５〜６個のヌクレオチドからなり、前記第１のＤＮＡ断片のすぐ上流に位置する前記細菌の元の５〜６個のヌクレオチドを置き換えるランダム配列をさらに含む、請求項１７〜２５のいずれか１項に記載の細菌。
前記細菌は、クロラムフェニコール耐性カセットをコードする第３のＤＮＡ断片をさらに含み、前記第３のＤＮＡ断片は、配列番号４に示される、請求項１７〜２６のいずれか１項に記載の細菌。
大腸菌、サルモネラ菌及び赤痢菌からなる群から選択される細菌株に由来する、請求項１７〜２７のいずれか１項に記載の細菌。

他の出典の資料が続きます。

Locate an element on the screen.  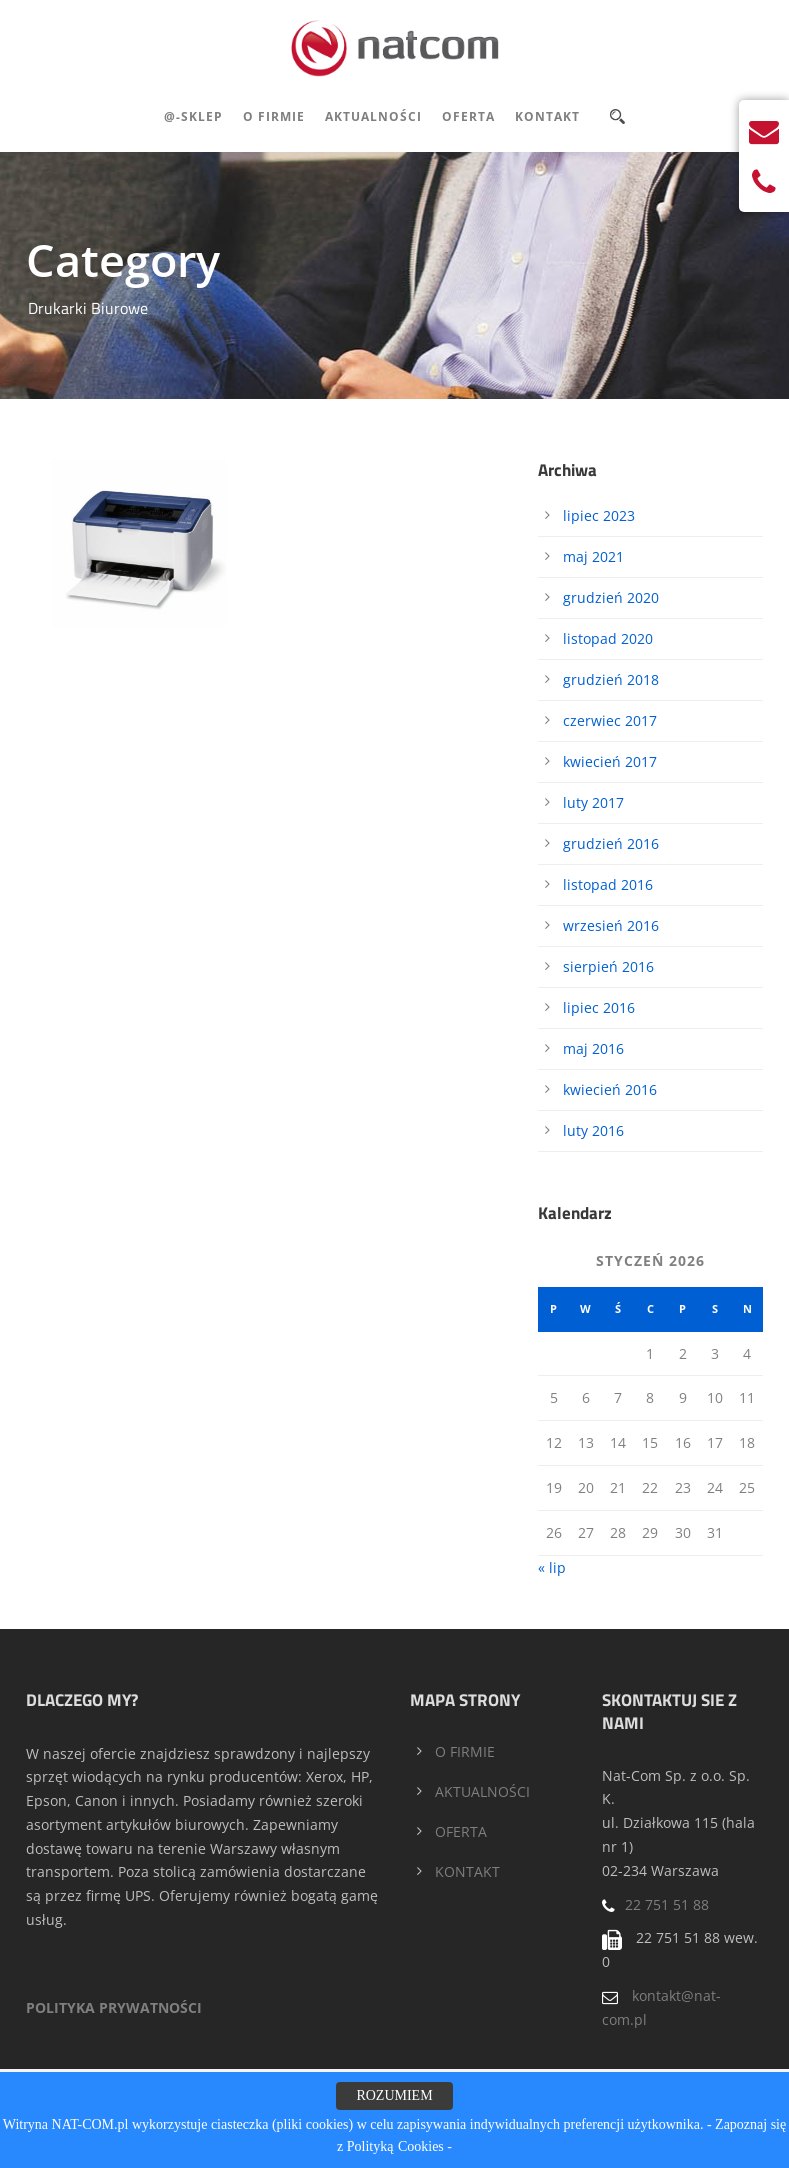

大腸菌ＭＧ１６５５に由来する、請求項１７〜２８のいずれか１項に記載の細菌。
寄託番号Ｎｏ．１４５７７で中国微生物菌種保蔵管理委員会普通微生物センター（ＣＧＭＣＣ）に寄託された株ＪＹ１、寄託番号Ｎｏ．１４５７８でＣＧＭＣＣに寄託された株ＪＹ６、寄託番号Ｎｏ．１４５８０でＣＧＭＣＣに寄託された株ＳＨ１、又は寄託番号Ｎｏ．１４５７９でＣＧＭＣＣに寄託された株ＪＹＨ１に由来する、請求項１〜２９のいずれか１項に記載の細菌。
腫瘍を標的とし癌を治療するための細菌であって、
腫瘍細胞を死滅させる細胞毒素をコードする遺伝子を含み、
前記細胞毒素は、緑膿菌エキソリシン、セレウス菌非溶血性エンテロトキシン、コレラ菌溶血素Ａ及び大腸菌α溶血素からなる群から選択される、細菌。
腫瘍標的化細菌に由来する、請求項３１に記載の細菌。
大腸菌、サルモネラ菌及び赤痢菌からなる群から選択される細菌株に由来する、請求項３１〜３２のいずれか１項に記載の細菌。

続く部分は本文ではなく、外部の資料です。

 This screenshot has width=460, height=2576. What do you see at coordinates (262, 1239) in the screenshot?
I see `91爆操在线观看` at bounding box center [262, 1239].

細胞毒素の構成的、誘導性又は抑制性プロモーターを含む、請求項３１〜３３のいずれか１項に記載の細菌。
請求項１〜３４のいずれか１項に記載の細菌を含む薬物送達組成物。
請求項１〜３４のいずれか１項に記載の細菌又は請求項３５に記載の薬物送達組成物を、癌の治療を必要とする患者に投与することを含む、癌を治療する方法。
前記癌は黒色腫である、請求項３６に記載の方法。